# car washing before Harms delivery



## borisivan (Aug 2, 2007)

Hi,

For those that did EDs recently --- is the gas station with the self serve car wash near harms still open/functioning? If so, do you have the address?

My ED is Nov 17th, and I'll be dropping off @ Harms Nov 21. If I recall correctly, it was strongly recommended to wash the vehicle before giving to Harms, as the boat ride is long and don't want all the grime and brake dust sitting on the car for 8 weeks....

While I don't think I'll have the time to be giving it a full wax/polish while I'm over there, are there any detailing sprays or towels or anything like that, that you would recommend I bring, so that after I wash it, I can dry it properly and give it a bit of protection before handing it over to harms?

Thanks!!!


----------



## RDobie (May 26, 2007)

Car Wash
Münchner Ring 17
85716 Unterschleißheim.

From Harms/MADA you would take Schleißheimer Str (B471) a short distance west to a major intersection.

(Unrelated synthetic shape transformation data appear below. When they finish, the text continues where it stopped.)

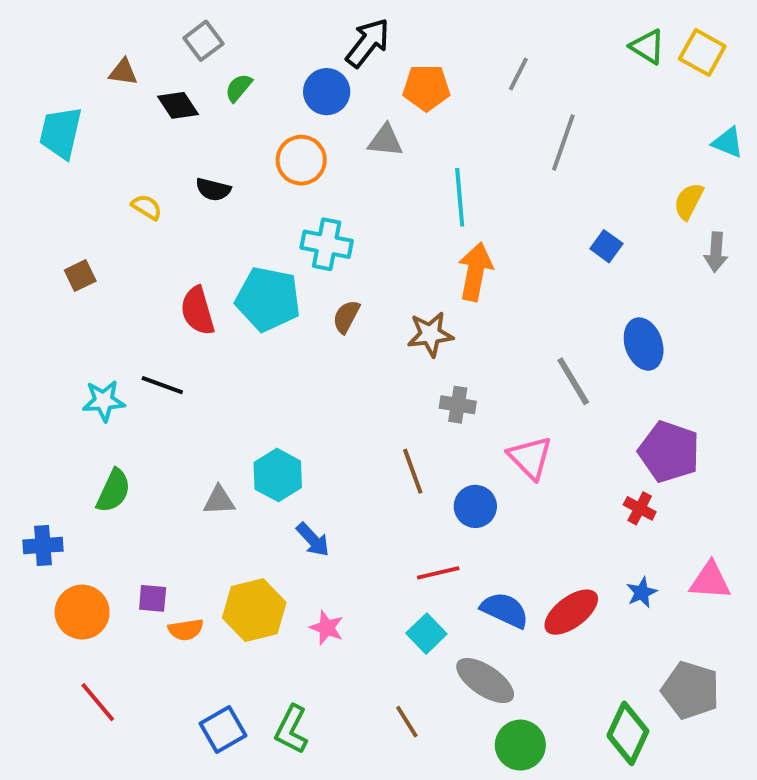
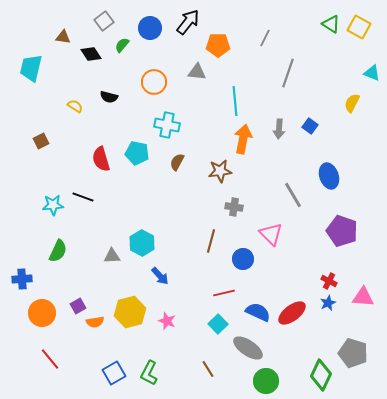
blue circle: (327, 92) -> (150, 28), moved
gray arrow: (716, 252) -> (279, 129), moved
cyan pentagon: (268, 299) -> (137, 153), size x0.7
brown line: (413, 471) -> (211, 241), turned 35
red cross: (640, 508) -> (329, 281), moved
purple square: (153, 598) -> (78, 306), turned -35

Then north on Ingolstädter Landstraße (B13) about 3-4km and it is on your left.

It was open a few weeks ago. I just washed mine and air dried.

Hope this helps.


----------



## Fuenfer (Apr 24, 2004)

Can you put a coat of Zaino or wax on the paint immediately after picking it up? Or do paints need to cure for 60-90 days before you can "seal" them?


----------



## eabdo (May 1, 2002)

*Buttons to press*

I know you need to press a number of buttons for the car wash. Can anyone explain what they are and which ones I should press? Also, do you insert coins (cost) or pay the gas attentant?

thanks. going net week.


----------



## cosmos (Jan 18, 2002)

I went to Mr. Wash they did a hand wash and wax for 12 Euros. I did have some bug spots that did not seem to want to come out.

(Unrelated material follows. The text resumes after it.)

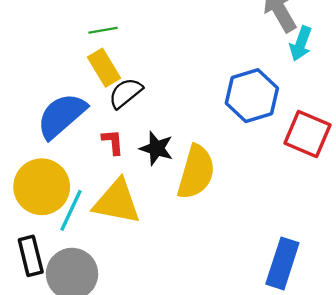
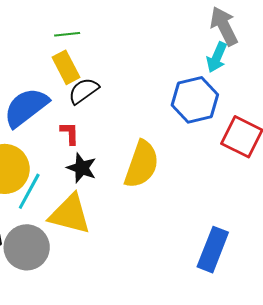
cyan arrow: (301, 44) -> (217, 57), moved
black star: (156, 148) -> (82, 168), moved
yellow triangle: (117, 202) -> (70, 214), moved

There is no need to worry about "paint sealing" the paint is put on electrostaticly and does not need time to "cure".


----------



## vitaly (May 11, 2007)

When my car was picked up in Rome, the driver said it will be washed by Harms before being placed on the ship.


----------



## cosmos (Jan 18, 2002)

> When my car was picked up in Rome, the driver said it will be washed by Harms before being placed on the ship.

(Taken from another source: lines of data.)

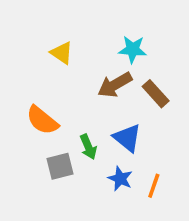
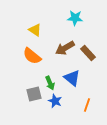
cyan star: (133, 49) -> (75, 18), moved
orange semicircle: (42, 120) -> (32, 56), moved
blue star: (120, 179) -> (55, 101), moved

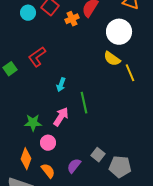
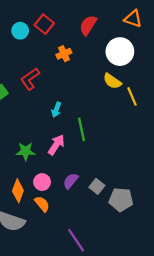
orange cross: (72, 19) -> (64, 54), moved
pink circle: (48, 143) -> (42, 182), moved
purple semicircle: (74, 166) -> (71, 181), moved

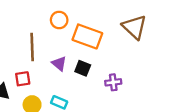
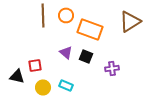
brown triangle: (134, 27) -> (130, 21), turned 45
brown line: (32, 47) -> (43, 15), moved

HAHAHAH, Yeah and air dried at 150 mph going back to Munich.


----------



## vitaly (May 11, 2007)

cosmos said:


> HAHAHAH, Yeah and air dried at 150 mph going back to Munich.


and I suppose you know because you were the pedestrian it struck on the way to Munich? :dunno:


----------



## cosmos (Jan 18, 2002)

No way...!!!


----------



## Fuenfer (Apr 24, 2004)

cosmos said:


> There is no need to worry about "paint sealing" the paint is put on electrostaticly and does not need time to "cure".


Awesome, thank you!


----------



## RDobie (May 26, 2007)

The following was provide by GOFASTR in an earlier posting:

I used this carwash (self-service bay with the spray wand, just like we have here). The bay I was had 5 buttons and it accepted 50 cent, 1 Euro, and 2 Euro coins. I asked for help from the guy in the bay next to mine (in a nice older 5er, BTW) and he said the buttons I wanted to use were 1, 4, and 5. The 1 button is a soap/water mixing for initial cleaning (I rinsed really well and had a MF cloth to wash the car with). The 4 button is a rinse only (no soap, just water). The 5 button is a final coat, has just a little bit of liquid wax in it. I did these three steps, used about 6 Euro total, and then had a couple more MF towels to wipe off and dry it with. Here's a pic at the carwas just after I cleaned it.

Hope it helps


----------



## Lance Alot (Sep 23, 2007)

cosmos said:


> HAHAHAH, Yeah and air dried at 150 mph going back to Munich.


LOL!


----------



## GOFASTR (Apr 13, 2007)

RDobie said:


> The following was provide by GOFASTR in an earlier posting:
> 
> I used this carwash (self-service bay with the spray wand, just like we have here). The bay I was had 5 buttons and it accepted 50 cent, 1 Euro, and 2 Euro coins. I asked for help from the guy in the bay next to mine (in a nice older 5er, BTW) and he said the buttons I wanted to use were 1, 4, and 5. The 1 button is a soap/water mixing for initial cleaning (I rinsed really well and had a MF cloth to wash the car with). The 4 button is a rinse only (no soap, just water). The 5 button is a final coat, has just a little bit of liquid wax in it. I did these three steps, used about 6 Euro total, and then had a couple more MF towels to wipe off and dry it with. Here's a pic at the carwas just after I cleaned it.
> 
> Hope it helps


Now that's bad when someone else beats you to quoting yourself.... I was trying to remember what the buttons were and then I decided I'd go back and search my old posts, but RD beat me to it!:rofl::rofl::thumbup:

What he (I) said.....


----------



## GOFASTR (Apr 13, 2007)

sorry, double post; computer was having a moment...


----------



## RDobie (May 26, 2007)

Gofastr

I beat you to it because I made a copy of your post and took it with me on my ed.  Thanks by the way.


----------



## mp0i (Jan 18, 2005)

I used some waterless carwash solution I brought from home along with a microfiber rag. I openly admit I am anal retentive when it come to my car. I would wipe it down every couple of days. When I dropped it off at Harms it was still clean. See picture


----------



## eabdo (May 1, 2002)

Do you have a name and address of this car wash?

thanks


----------



## beewang (Dec 18, 2001)

Yes!! I know the name... its called Die Auto waschanlage


----------



## eabdo (May 1, 2002)

Thanks. I'll look it up when I go next week.


----------



## Kanuck (Feb 18, 2003)

eabdo said:


> Do you have a name and address of this car wash?
> thanks


As I recall, it is a Shell station. See address in post #2.


----------